Preach not to others what they should eat, but eat as becomes you, and be silent.
The above quote by a Greek sage and philosopher of the first century AD, remembered throughout recorded history as espousing that fate determines external events but individuals are responsible for their own actions, drew my interest not for his “thou shall not preach” admonishment but “eat as becomes you, and be silent.”
Eating as becomes one’s self is, of course, easiest when alone—and that’s where the “be silent” holds true, too.

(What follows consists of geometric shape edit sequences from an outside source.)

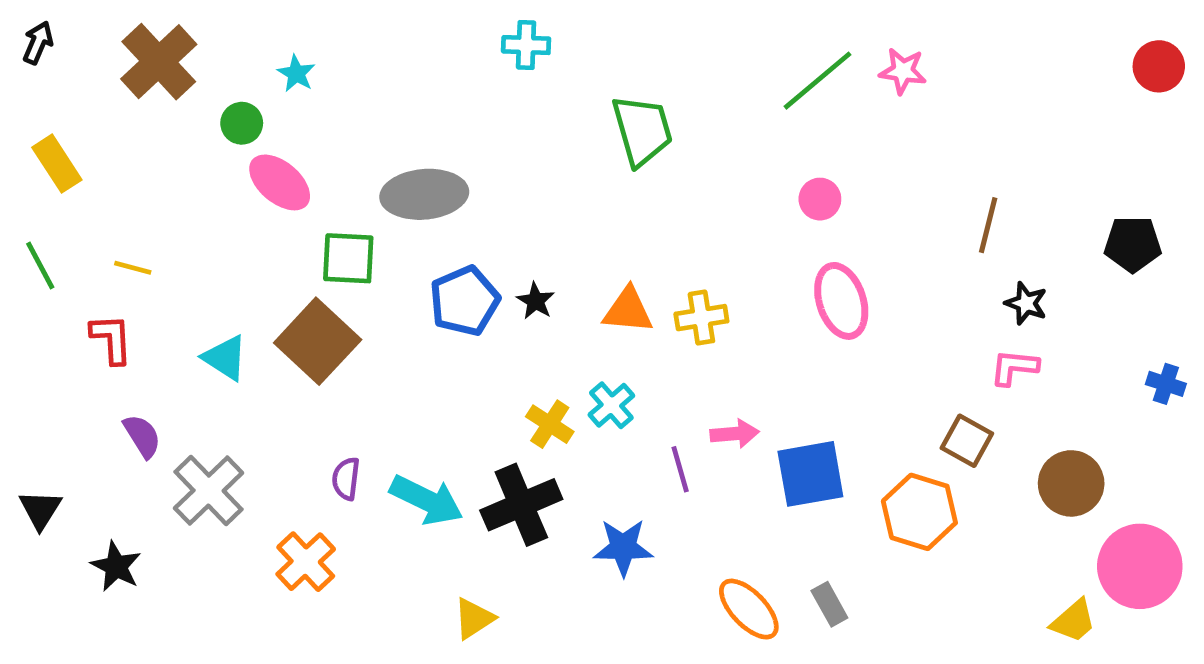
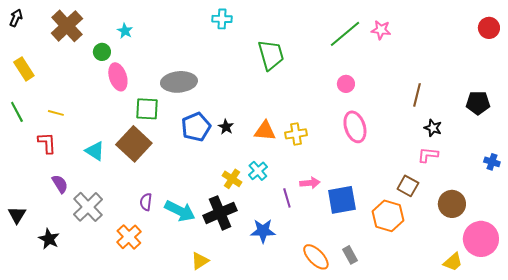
pink ellipse: (280, 182) -> (118, 77), turned 32

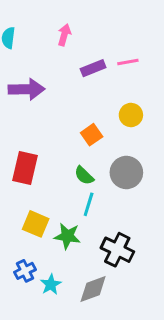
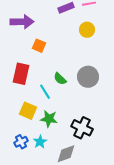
yellow circle: (131, 115) -> (87, 30), moved
orange square: (92, 135) -> (39, 46), moved, turned -32
cyan line: (89, 204) -> (45, 92), moved, turned -49
cyan star: (51, 284) -> (40, 142), moved

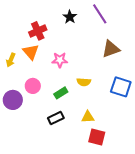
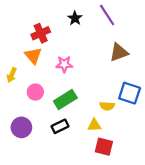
yellow arrow: (11, 60) -> (12, 75), moved
yellow semicircle: (84, 82) -> (107, 106), moved
green rectangle: (61, 93) -> (65, 100), size x1.5
purple circle: (13, 100) -> (21, 127), moved

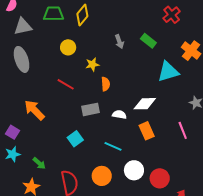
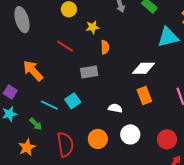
white semicircle: (119, 115) -> (115, 108), moved
cyan line: (113, 146) -> (49, 105), moved
red circle: (160, 178) -> (167, 139), moved

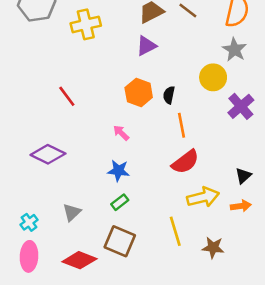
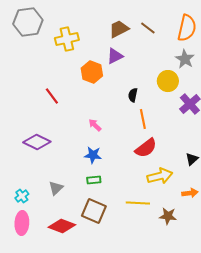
orange hexagon: (139, 92) -> (92, 72), moved
green rectangle: (120, 202) -> (94, 180), turned 32
orange arrow: (241, 206) -> (190, 193), moved
yellow line: (175, 231) -> (138, 203), turned -70

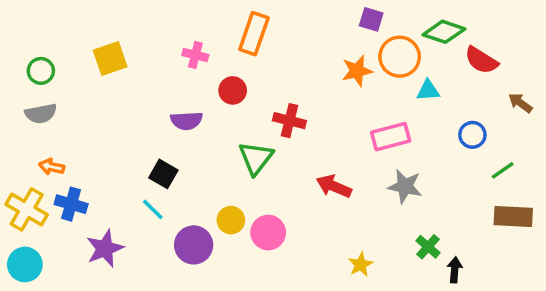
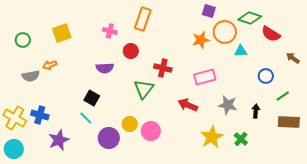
gray semicircle: (41, 114) -> (31, 76), moved
pink rectangle: (391, 137) -> (205, 77), moved
orange arrow: (51, 167) -> (50, 65), moved, turned -32
yellow star: (361, 264) -> (212, 137), moved, size x1.6
black arrow: (455, 270) -> (256, 111), moved

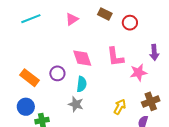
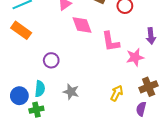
pink diamond: (82, 58) -> (82, 25), moved
orange rectangle: (29, 78) -> (21, 30), moved
cyan semicircle: (82, 84) -> (40, 89), moved

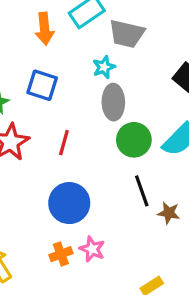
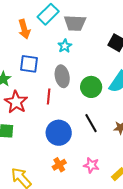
gray ellipse: (113, 102) -> (62, 76), moved
black line: (142, 191) -> (91, 123), moved
pink star: (92, 249) -> (91, 165), moved

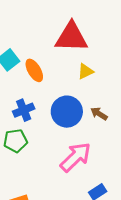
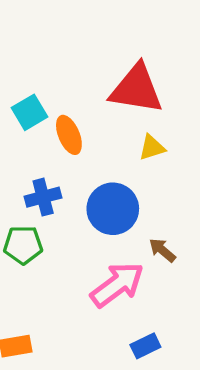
brown arrow: (99, 114) -> (162, 250), moved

But although I found myself on the way home from work last Thursday night turning into the driveway of an area restaurant I wanted to visit, I don’t necessarily want to keep quiet about it.
It’s easy to go out to eat alone for breakfast, brunch or lunch—with a book or newspaper for company in this aloneness if preoccupation with food or one’s thoughts is not enough for comfort. Dinner is another story altogether. Parties—of two, three, four, six, eight, you know…—dine out.
A party of one becomes a matter of me, myself and I.
Well, I did a rough check of the parking lot at a New Preston eatery and it seemed to me there was room for one more car, so I aimed to give myself a treat.
“Can you seat one?” I asked the maitre d’, as the dining areas seemed quite full, even shortly after 6 o’clock.
“Of course. This is the Community table,” he said, referring to one of Litchfield County newest eating establishments, Community table at 223 Litchfield Turnpike.
And he proceeded to seat me at the spot with the selfsame name—in the center of a long table crafted from a 300-year-old black walnut tree that had grown on the property.
Two couples had dug into their appetizers, and conversation, at my left, and a party of four was poring over the menu at my right as I was seated dead center, with an empty chair in front of me.
Well, I had a book with me (and had turned off my cell phone before entering). …
As it turned out, I didn’t miss using either of them.
It took me less time to absorb the ambience—stylishly spare, bright and airy—than to peruse the purposefully pared-down menu.
“So, what did I have?” I asked my husband when I got home later that evening. “Beets and fish,” he figured, guessing correctly, but as dessert never interests him, he quit after mulling the appetizer and entrée selections.
Beets & Berries set the tone of the meal from the outset. Beets, raspberries, blackberries, currants, candied pecans, fennel, blue cheese, blueberry citrus vinaigrette. Yum yum yum. Like having “afters” before the main course.
Locally sourced ingredients, and even though it would be tempting to attempt to replicate the appetizer in one’s own kitchen, that would be a presumption, so masterfully it was executed under the guidance of executive chef Joel Viehland.
Stonington seared scallops next, as much because I love seafood as the fact that I wanted to sample the greens: fennel puree, kale, seaweed pressed kohlrabi—with lamb pancetta and a drizzle of vinaigrette.
You know, it was actually enough sustenance—and enough of a culinary experience—to stop there, but when the waitress came by with dessert choices (only two), I told her to pick one for me. She decided on the gooseberry fool rather than the blackberry crumb cake. Did I already say “Yum!”?
This solo diner did not dine altogether alone, however. Conversation with the couples began with “What did you order?” And when two diners were squeezed into the one spot opposite me—all chairs scooted over to give them room—and proceeded to order one Beets & Berries to share as a starter, all of us other 9 diners looked up. Soon enough, someone said, “You’ll be sorry. You should have ordered two!”
The food was the star, the camaraderie the garnish (as I expect it always is at Community table, www.communitytablect.com).